To get ahead of the process, you can create and regularly use your own digital checklist for self-inspection.
Step 7: Develop Your Menu
The most successful food trucks tend to have a unique take on food—often by serving a signature dish—and a passion for sharing it with others.
As your day-to-day goal should be to serve delicious and memorable food quickly, keep these four food truck menu elements in mind:
- Fast: You’ll lose customers to long lines if you can’t serve food promptly.
- Filling: Save the artful chef plates for your future restaurant; food truck menu items need to be substantial.
- Flavorful: Have you tested your menu out with others? Would you order it yourself? Let your menu evolve. If an item isn’t selling, replace it.
- Fairly priced: For the quality and amount of food you’re offering, what’s a fair price to charge?
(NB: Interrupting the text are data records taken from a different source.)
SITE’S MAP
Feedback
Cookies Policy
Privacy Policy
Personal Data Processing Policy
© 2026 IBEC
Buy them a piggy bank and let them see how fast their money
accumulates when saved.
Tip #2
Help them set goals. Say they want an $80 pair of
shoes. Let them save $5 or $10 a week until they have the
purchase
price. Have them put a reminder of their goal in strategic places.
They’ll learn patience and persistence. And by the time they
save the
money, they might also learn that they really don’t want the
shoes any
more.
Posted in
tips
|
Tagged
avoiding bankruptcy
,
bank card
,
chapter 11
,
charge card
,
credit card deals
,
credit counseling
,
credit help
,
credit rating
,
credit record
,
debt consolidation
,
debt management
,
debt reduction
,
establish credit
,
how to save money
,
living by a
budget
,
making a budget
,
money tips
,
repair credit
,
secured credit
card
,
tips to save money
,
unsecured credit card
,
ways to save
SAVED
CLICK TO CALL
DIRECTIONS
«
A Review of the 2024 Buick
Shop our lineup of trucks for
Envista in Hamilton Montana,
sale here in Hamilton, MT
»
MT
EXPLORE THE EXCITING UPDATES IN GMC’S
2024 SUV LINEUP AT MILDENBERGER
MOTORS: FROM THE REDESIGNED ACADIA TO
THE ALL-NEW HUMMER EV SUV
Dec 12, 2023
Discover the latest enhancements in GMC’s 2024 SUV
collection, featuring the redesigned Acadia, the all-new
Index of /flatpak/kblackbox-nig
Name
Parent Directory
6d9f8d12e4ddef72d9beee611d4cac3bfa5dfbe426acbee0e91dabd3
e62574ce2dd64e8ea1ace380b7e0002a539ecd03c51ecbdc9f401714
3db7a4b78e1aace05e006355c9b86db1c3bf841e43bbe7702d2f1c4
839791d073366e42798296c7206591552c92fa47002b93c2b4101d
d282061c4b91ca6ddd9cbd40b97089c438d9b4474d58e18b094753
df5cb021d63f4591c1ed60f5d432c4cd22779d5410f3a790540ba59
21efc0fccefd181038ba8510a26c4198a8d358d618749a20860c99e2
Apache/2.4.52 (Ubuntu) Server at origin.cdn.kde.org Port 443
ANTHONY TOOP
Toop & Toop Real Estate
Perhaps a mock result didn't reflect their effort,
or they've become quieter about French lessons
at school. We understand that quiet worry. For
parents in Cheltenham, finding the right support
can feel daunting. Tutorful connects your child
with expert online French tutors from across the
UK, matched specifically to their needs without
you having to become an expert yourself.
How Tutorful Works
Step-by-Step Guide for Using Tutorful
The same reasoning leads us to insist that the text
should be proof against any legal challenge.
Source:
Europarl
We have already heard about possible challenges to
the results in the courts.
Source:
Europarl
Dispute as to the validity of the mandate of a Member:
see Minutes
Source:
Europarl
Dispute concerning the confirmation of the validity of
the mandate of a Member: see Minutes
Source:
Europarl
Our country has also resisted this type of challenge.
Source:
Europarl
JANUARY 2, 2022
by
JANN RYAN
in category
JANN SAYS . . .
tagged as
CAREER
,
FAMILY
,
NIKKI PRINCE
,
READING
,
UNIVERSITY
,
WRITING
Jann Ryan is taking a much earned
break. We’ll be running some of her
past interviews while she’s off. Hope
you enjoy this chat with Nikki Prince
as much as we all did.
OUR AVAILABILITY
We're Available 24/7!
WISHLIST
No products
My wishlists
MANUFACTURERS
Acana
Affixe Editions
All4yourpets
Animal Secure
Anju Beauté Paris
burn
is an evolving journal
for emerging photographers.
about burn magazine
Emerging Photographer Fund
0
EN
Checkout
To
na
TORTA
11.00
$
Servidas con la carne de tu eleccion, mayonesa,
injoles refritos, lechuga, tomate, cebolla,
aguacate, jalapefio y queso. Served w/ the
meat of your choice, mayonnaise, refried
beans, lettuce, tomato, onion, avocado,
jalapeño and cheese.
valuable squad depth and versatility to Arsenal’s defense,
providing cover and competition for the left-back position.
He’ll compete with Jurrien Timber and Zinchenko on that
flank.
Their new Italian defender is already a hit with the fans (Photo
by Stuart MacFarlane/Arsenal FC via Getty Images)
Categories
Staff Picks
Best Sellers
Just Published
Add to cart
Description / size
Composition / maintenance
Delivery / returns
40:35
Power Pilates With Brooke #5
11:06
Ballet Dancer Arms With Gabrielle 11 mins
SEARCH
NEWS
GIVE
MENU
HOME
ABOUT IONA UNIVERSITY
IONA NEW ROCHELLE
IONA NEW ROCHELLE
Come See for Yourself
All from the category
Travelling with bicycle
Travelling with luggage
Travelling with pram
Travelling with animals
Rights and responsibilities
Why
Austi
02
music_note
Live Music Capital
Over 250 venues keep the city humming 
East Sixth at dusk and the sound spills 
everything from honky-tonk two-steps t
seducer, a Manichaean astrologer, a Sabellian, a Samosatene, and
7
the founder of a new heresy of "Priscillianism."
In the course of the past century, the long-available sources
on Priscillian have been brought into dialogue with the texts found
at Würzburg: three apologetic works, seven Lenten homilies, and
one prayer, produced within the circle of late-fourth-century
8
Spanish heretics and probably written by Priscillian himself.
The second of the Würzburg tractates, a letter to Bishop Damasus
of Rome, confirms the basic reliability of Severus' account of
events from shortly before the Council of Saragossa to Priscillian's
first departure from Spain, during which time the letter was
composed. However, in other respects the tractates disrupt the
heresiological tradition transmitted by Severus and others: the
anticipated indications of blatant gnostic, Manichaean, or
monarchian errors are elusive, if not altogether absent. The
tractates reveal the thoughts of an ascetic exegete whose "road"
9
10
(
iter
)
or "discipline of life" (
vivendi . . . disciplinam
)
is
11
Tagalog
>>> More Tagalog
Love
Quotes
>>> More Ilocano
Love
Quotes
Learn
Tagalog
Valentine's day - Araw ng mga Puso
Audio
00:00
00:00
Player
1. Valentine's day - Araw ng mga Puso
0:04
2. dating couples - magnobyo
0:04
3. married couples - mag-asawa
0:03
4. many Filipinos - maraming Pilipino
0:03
Assess your location, dishes, and competitors, and adjust your prices accordingly.
If your customers are not satisfied after standing in line and trying your food, they likely won’t return or tell their friends, either. Developing a unique menu is valuable, but make sure you have the budget and resources to pull it off consistently.
Step 8: Promote Your Launch
Whether in cities, suburbs, or rural areas, social media marketing can be a powerful tool for announcing your launch and building your food truck fanbase. Use platforms like Twitter, Facebook, and Instagram to promote your launch to your respective networks, and inform them about where you’ll be located. Use these platforms to post clear, attractive imagery of your dishes and featured menu items, and to plug any launch promotions.
At a time when roughly 70% of customers check out a restaurant online before deciding to eat there, it’s crucial to make sure they know who you are, where to find you, and what to expect.
The Bottom Line
The road to success in the food truck industry can be fraught with financial and logistical challenges. But as a sense of economic optimism pervades, it could be timely and beneficial to make your culinary break in a mobile operation—especially considering the flexibility, independence, and room for innovation it affords. If you budget, plan, and prepare accordingly using the outlined steps above, you can launch a unique, memorable dining experience that will hopefully attract an array of customers and keep them lining up for more.